→ **YOUR TASK**:
The entries below need to be transcribed exactly, without their images.
(Beginning of TASK INPUT)
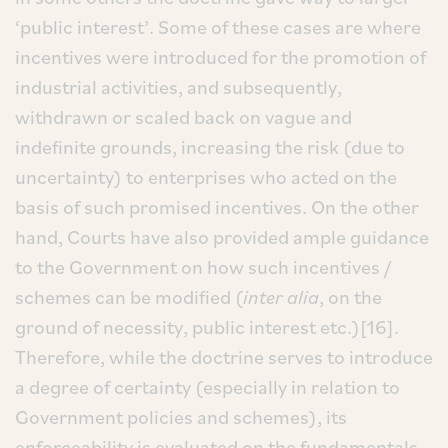
‘public interest’. Some of these cases are where
incentives were introduced for the promotion of
industrial activities, and subsequently,
withdrawn or scaled back on vague and
indefinite grounds, increasing the risk (due to
uncertainty) to enterprises who acted on the
basis of such promised incentives. On the other
hand, Courts have also provided ample guidance
to the Government on how such incentives /
schemes can be modified (
inter alia
, on the
ground of necessity, public interest etc.)[16].
Therefore, while the doctrine serves to introduce
a degree of certainty (especially in relation to
Government policies and schemes), its
enforceability is evaluated on the fundamentals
(End of TASK INPUT)
→ **SOLUTION FOR THIS TASK**:
‘public interest’. Some of these cases are where
incentives were introduced for the promotion of
industrial activities, and subsequently,
withdrawn or scaled back on vague and
indefinite grounds, increasing the risk (due to
uncertainty) to enterprises who acted on the
basis of such promised incentives. On the other
hand, Courts have also provided ample guidance
to the Government on how such incentives /
schemes can be modified (
inter alia
, on the
ground of necessity, public interest etc.)[16].
Therefore, while the doctrine serves to introduce
a degree of certainty (especially in relation to
Government policies and schemes), its
enforceability is evaluated on the fundamentals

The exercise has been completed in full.